§ **Material for the task**:
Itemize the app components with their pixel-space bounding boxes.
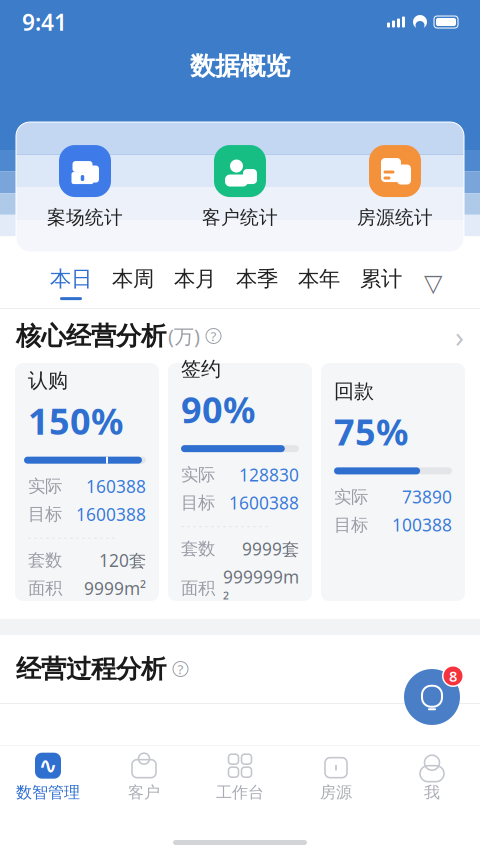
- staticText: 房源统计: [357, 206, 433, 229]
- staticText: 目标: [334, 514, 368, 536]
- staticText: ?: [210, 327, 216, 345]
- button[interactable]: ∿: [0, 752, 96, 804]
- staticText: 经营过程分析: [16, 653, 166, 684]
- button[interactable]: 客户统计: [185, 145, 295, 229]
- staticText: 120套: [99, 549, 146, 572]
- staticText: 客户: [128, 783, 160, 802]
- staticText: 1600388: [229, 491, 299, 514]
- button[interactable]: 本月: [164, 258, 226, 308]
- staticText: 8: [449, 666, 457, 686]
- button[interactable]: 通知: [400, 665, 464, 729]
- staticText: 999999m²: [223, 565, 299, 611]
- staticText: 核心经营分析: [16, 320, 166, 352]
- staticText: ›: [455, 316, 464, 356]
- staticText: 100388: [392, 513, 452, 536]
- staticText: 9999套: [242, 537, 299, 560]
- staticText: 套数: [28, 550, 62, 571]
- button[interactable]: 筛选: [412, 258, 454, 308]
- staticText: 本周: [112, 266, 154, 292]
- staticText: 128830: [239, 463, 299, 486]
- button[interactable]: 累计: [350, 258, 412, 308]
- button[interactable]: 本周: [102, 258, 164, 308]
- button[interactable]: 本年: [288, 258, 350, 308]
- staticText: (万): [168, 323, 200, 349]
- staticText: 回款: [334, 379, 374, 404]
- staticText: 1600388: [76, 503, 146, 526]
- button[interactable]: 房源统计: [340, 145, 450, 229]
- staticText: 目标: [28, 504, 62, 525]
- staticText: 累计: [360, 266, 402, 292]
- staticText: 9999m²: [84, 577, 146, 600]
- staticText: 目标: [181, 492, 215, 513]
- staticText: 9:41: [22, 7, 67, 37]
- staticText: 160388: [86, 475, 146, 498]
- staticText: 数智管理: [16, 783, 80, 802]
- staticText: 实际: [334, 486, 368, 508]
- staticText: 客户统计: [202, 206, 278, 229]
- button[interactable]: 核心经营分析: [0, 309, 480, 363]
- staticText: ?: [178, 660, 184, 678]
- button[interactable]: 房源: [288, 752, 384, 804]
- staticText: 套数: [181, 538, 215, 559]
- staticText: 签约: [181, 357, 221, 381]
- staticText: 我: [424, 783, 440, 802]
- staticText: 75%: [334, 408, 408, 455]
- button[interactable]: 案场统计: [30, 145, 140, 229]
- staticText: 本季: [236, 266, 278, 292]
- staticText: 150%: [28, 397, 123, 445]
- staticText: ▽: [424, 269, 442, 297]
- staticText: 本日: [50, 266, 92, 292]
- staticText: 实际: [28, 476, 62, 497]
- staticText: 实际: [181, 464, 215, 485]
- button[interactable]: 工作台: [192, 752, 288, 804]
- staticText: 面积: [181, 578, 215, 599]
- staticText: 本年: [298, 266, 340, 292]
- button[interactable]: 本季: [226, 258, 288, 308]
- staticText: 工作台: [216, 783, 264, 802]
- staticText: 本月: [174, 266, 216, 292]
- button[interactable]: 签约: [168, 363, 312, 601]
- staticText: 73890: [402, 485, 452, 508]
- staticText: 90%: [181, 385, 255, 433]
- button[interactable]: 本日: [40, 258, 102, 308]
- staticText: 案场统计: [47, 206, 123, 229]
- button[interactable]: 回款: [321, 363, 465, 601]
- staticText: 房源: [320, 783, 352, 802]
- staticText: 面积: [28, 578, 62, 599]
- staticText: 认购: [28, 368, 68, 393]
- staticText: ∿: [38, 753, 58, 778]
- staticText: 数据概览: [190, 50, 290, 82]
- button[interactable]: 我: [384, 752, 480, 804]
- button[interactable]: 客户: [96, 752, 192, 804]
- button[interactable]: 认购: [15, 363, 159, 601]
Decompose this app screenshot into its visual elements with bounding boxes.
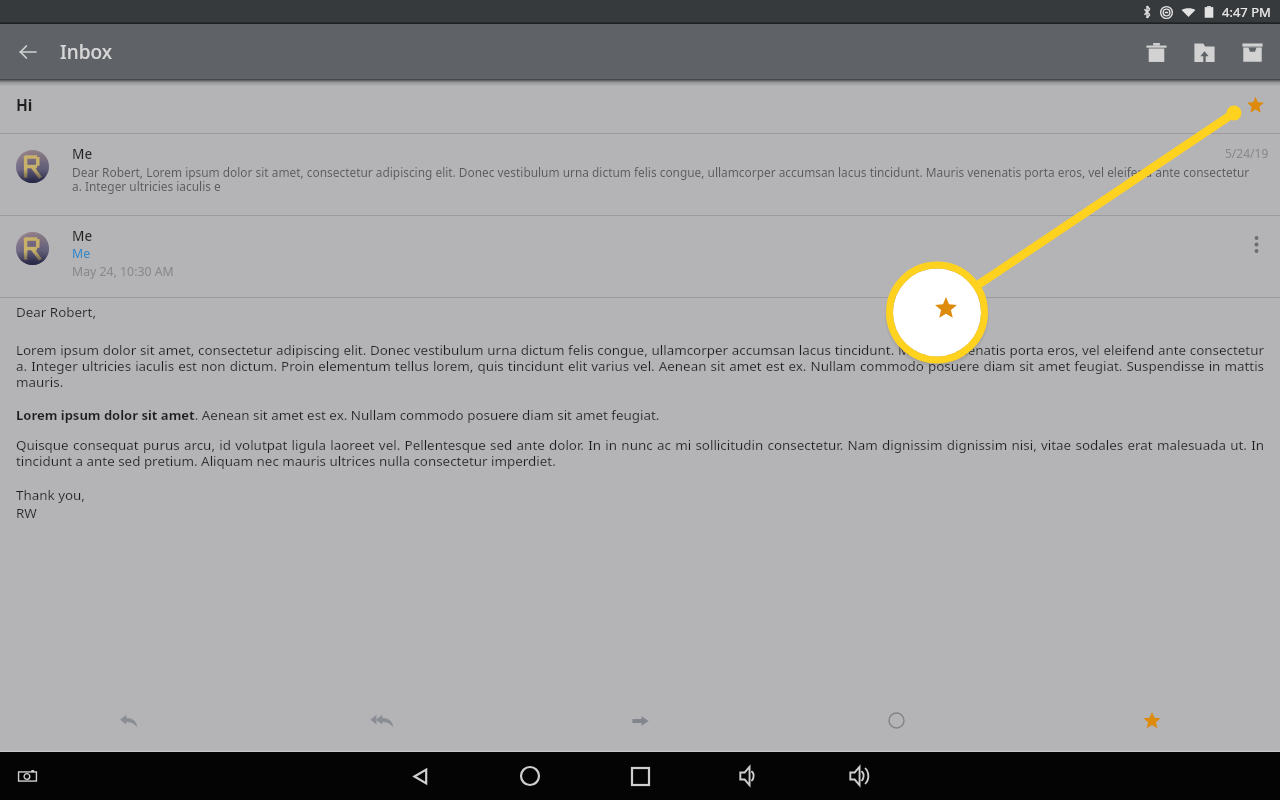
button[interactable]: Back (398, 754, 442, 798)
button[interactable]: Star (1024, 697, 1280, 744)
staticText: Dear Robert, (16, 303, 97, 321)
button[interactable]: Move to folder (1180, 28, 1228, 76)
button[interactable]: Reply all (256, 697, 512, 744)
button[interactable]: Mark unread (768, 697, 1024, 744)
button[interactable]: Volume down (728, 754, 772, 798)
staticText: Hi (16, 94, 33, 115)
button[interactable]: More options (1240, 228, 1272, 260)
button[interactable]: Star (1238, 88, 1272, 122)
button[interactable]: Recents (618, 754, 662, 798)
button[interactable]: Archive (1228, 28, 1276, 76)
button[interactable]: Screenshot (12, 761, 42, 791)
staticText: Me (72, 145, 93, 163)
staticText: May 24, 10:30 AM (72, 263, 174, 280)
button[interactable]: Me (0, 134, 1280, 215)
button[interactable]: Forward (512, 697, 768, 744)
staticText: Quisque consequat purus arcu, id volutpa… (16, 436, 1264, 470)
staticText: Dear Robert, Lorem ipsum dolor sit amet,… (72, 164, 1252, 195)
button[interactable]: Volume up (838, 754, 882, 798)
button[interactable]: Me (0, 216, 1280, 297)
staticText: Inbox (60, 39, 112, 65)
staticText: Me (72, 227, 93, 245)
button[interactable]: Back (8, 32, 48, 72)
staticText: Lorem ipsum dolor sit amet. Aenean sit a… (16, 406, 660, 424)
staticText: Me (72, 245, 91, 262)
button[interactable]: Delete (1132, 28, 1180, 76)
staticText: 4:47 PM (1222, 3, 1271, 21)
staticText: Lorem ipsum dolor sit amet, consectetur … (16, 341, 1264, 391)
staticText: 5/24/19 (1225, 145, 1269, 161)
staticText: Thank you, RW (16, 486, 85, 522)
button[interactable]: Home (508, 754, 552, 798)
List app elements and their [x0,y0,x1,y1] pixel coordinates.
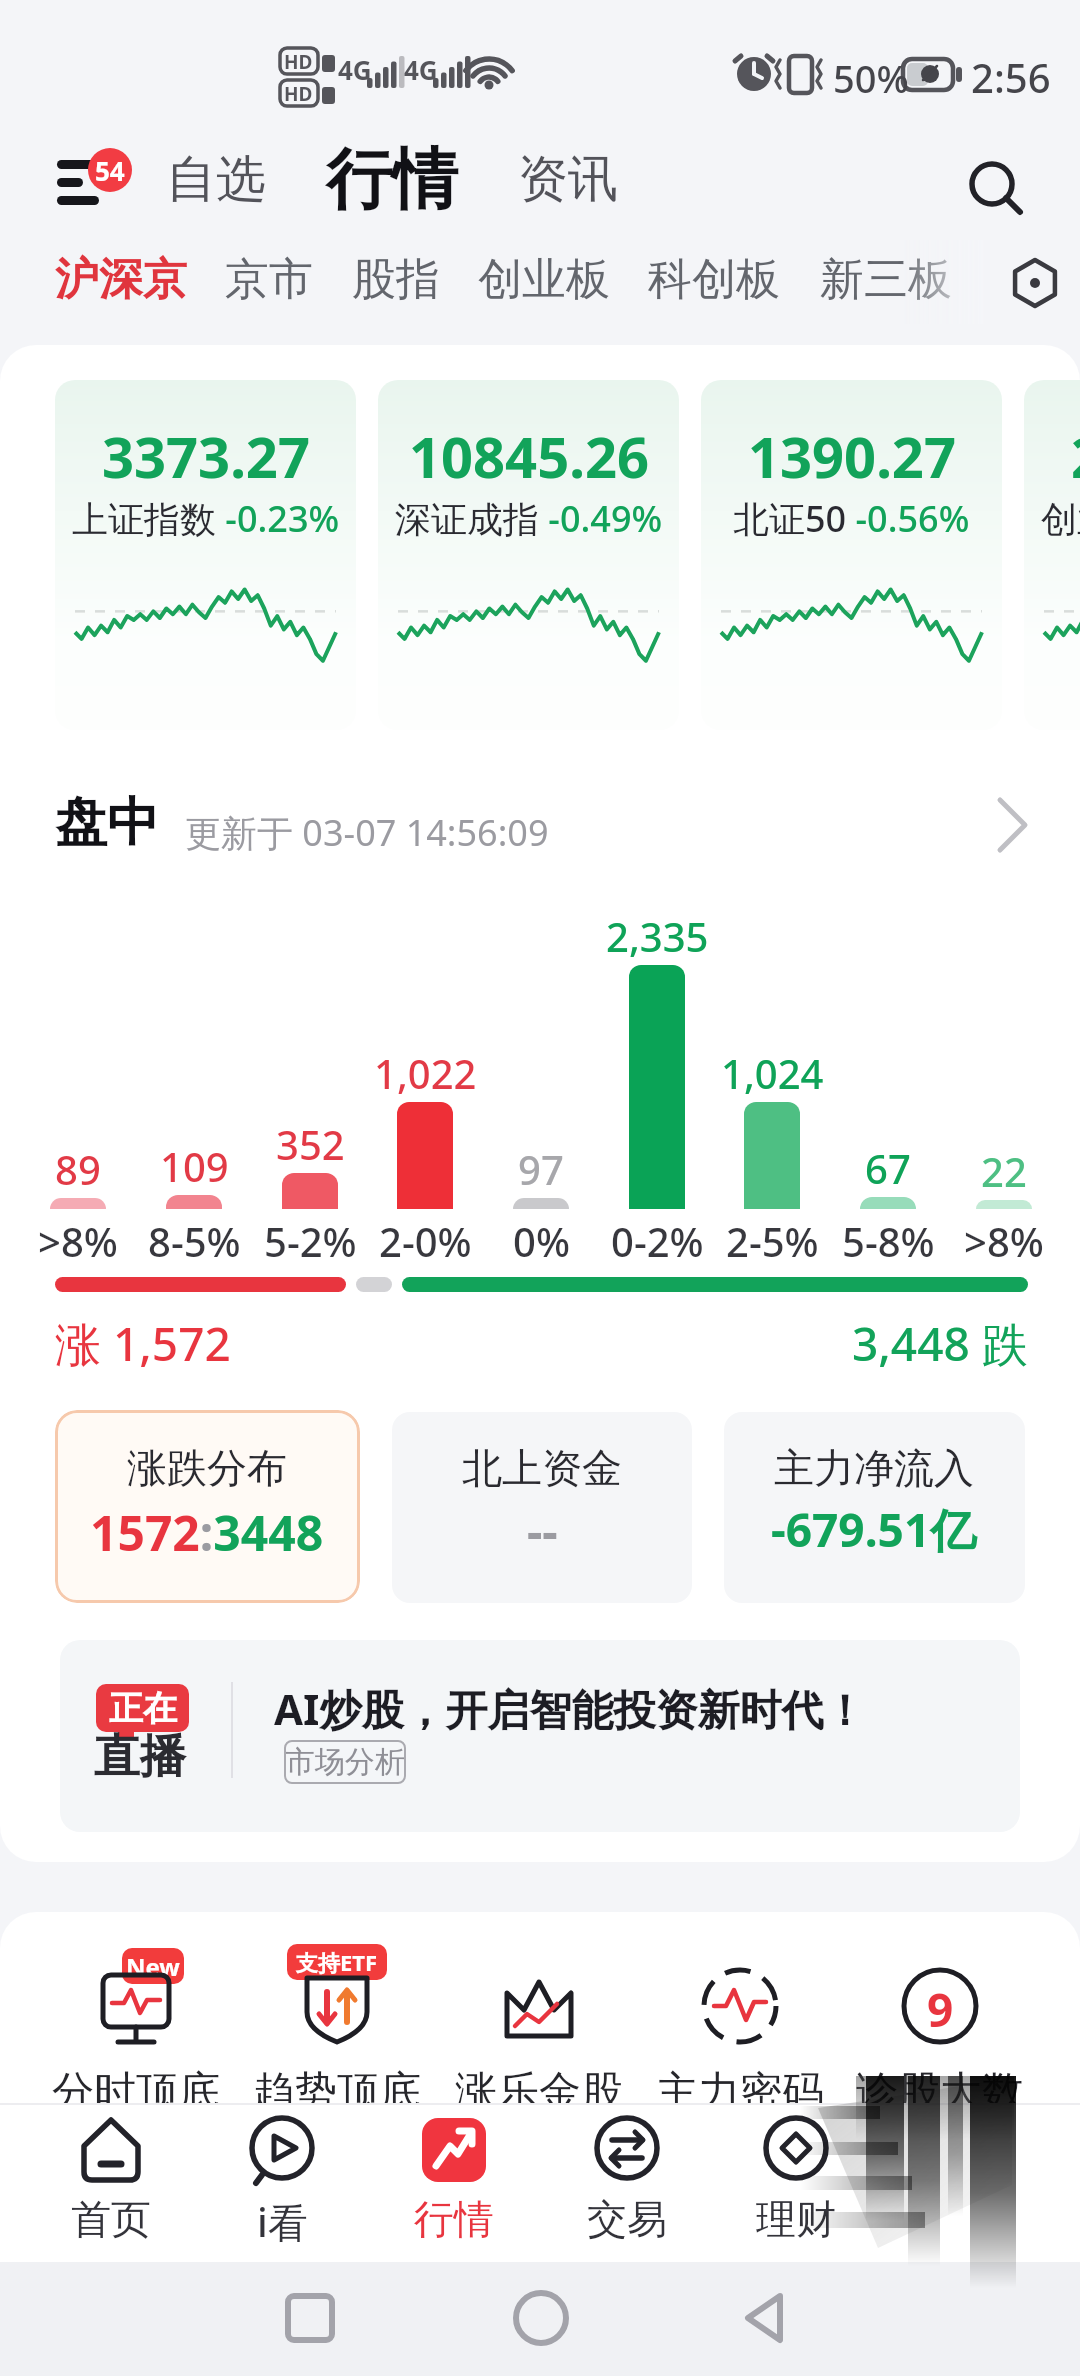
staticText: 3,448 跌 [852,1312,1028,1375]
staticText: 自选 [166,148,266,211]
staticText: 2-0% [379,1214,472,1268]
staticText: 市场分析 [285,1743,405,1781]
staticText: 涨 1,572 [55,1312,231,1375]
staticText: 涨乐金股 [455,2066,623,2119]
staticText: 67 [865,1141,911,1195]
staticText: 352 [276,1117,345,1171]
staticText: 10845.26 [409,418,649,494]
staticText: 3373.27 [102,418,310,494]
staticText: 京市 [225,252,313,307]
staticText: 行情 [326,138,458,221]
staticText: 54 [95,153,125,188]
staticText: 创业板 [478,252,610,307]
staticText: 22 [981,1144,1027,1198]
staticText: 更新于 03-07 14:56:09 [185,808,549,857]
staticText: 支持ETF [296,1947,378,1977]
staticText: 资讯 [518,148,618,211]
staticText: AI炒股，开启智能投资新时代！ [274,1680,866,1737]
staticText: HD [284,81,313,107]
staticText: 主力净流入 [774,1443,974,1493]
staticText: 89 [55,1142,101,1196]
staticText: 1,024 [721,1046,824,1100]
staticText: 5-8% [842,1214,935,1268]
staticText: i看 [257,2194,308,2249]
staticText: 股指 [352,252,440,307]
staticText: 1572:3448 [90,1500,324,1565]
staticText: 主力密码 [656,2066,824,2119]
staticText: 盘中 [55,790,159,856]
staticText: 2,335 [606,909,709,963]
staticText: 1,022 [374,1046,477,1100]
staticText: 涨跌分布 [127,1443,287,1493]
staticText: -- [527,1498,558,1563]
staticText: 新三板 [820,252,952,307]
staticText: 109 [160,1139,229,1193]
staticText: 直播 [94,1728,186,1786]
staticText: -679.51亿 [771,1498,977,1561]
staticText: 分时顶底 [52,2066,220,2119]
staticText: 4G [338,52,372,87]
staticText: 深证成指 -0.49% [395,494,663,543]
staticText: 2:56 [971,50,1051,104]
staticText: 首页 [71,2194,151,2244]
staticText: 上证指数 -0.23% [72,494,340,543]
staticText: 97 [518,1142,564,1196]
staticText: 2-5% [726,1214,819,1268]
staticText: 2150.55 [1071,418,1080,494]
staticText: 诊股大数 [856,2066,1024,2119]
staticText: 9 [927,1978,954,2041]
staticText: 北证50 -0.56% [733,494,970,543]
staticText: 0% [513,1214,570,1268]
staticText: 4G [404,52,438,87]
staticText: 创业板指 -0.87% [1041,494,1080,543]
staticText: 趋势顶底 [253,2066,421,2119]
staticText: New [126,1950,180,1983]
staticText: 理财 [756,2194,836,2244]
staticText: 正在 [109,1687,177,1730]
staticText: 50% [833,52,909,104]
staticText: HD [284,49,313,75]
staticText: 北上资金 [462,1443,622,1493]
staticText: 8-5% [148,1214,241,1268]
staticText: >8% [38,1214,118,1268]
staticText: 行情 [414,2194,494,2244]
staticText: 科创板 [648,252,780,307]
staticText: 交易 [587,2194,667,2244]
staticText: >8% [964,1214,1044,1268]
staticText: 5-2% [264,1214,357,1268]
staticText: 沪深京 [55,252,187,307]
staticText: 1390.27 [748,418,956,494]
staticText: 0-2% [611,1214,704,1268]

§ **Exercise**: Identify the lines of the data that contain the word "Star". Copy each of them.

§ **Task answer**:
button[interactable]: Star (1024, 697, 1280, 744)
button[interactable]: Star (1238, 88, 1272, 122)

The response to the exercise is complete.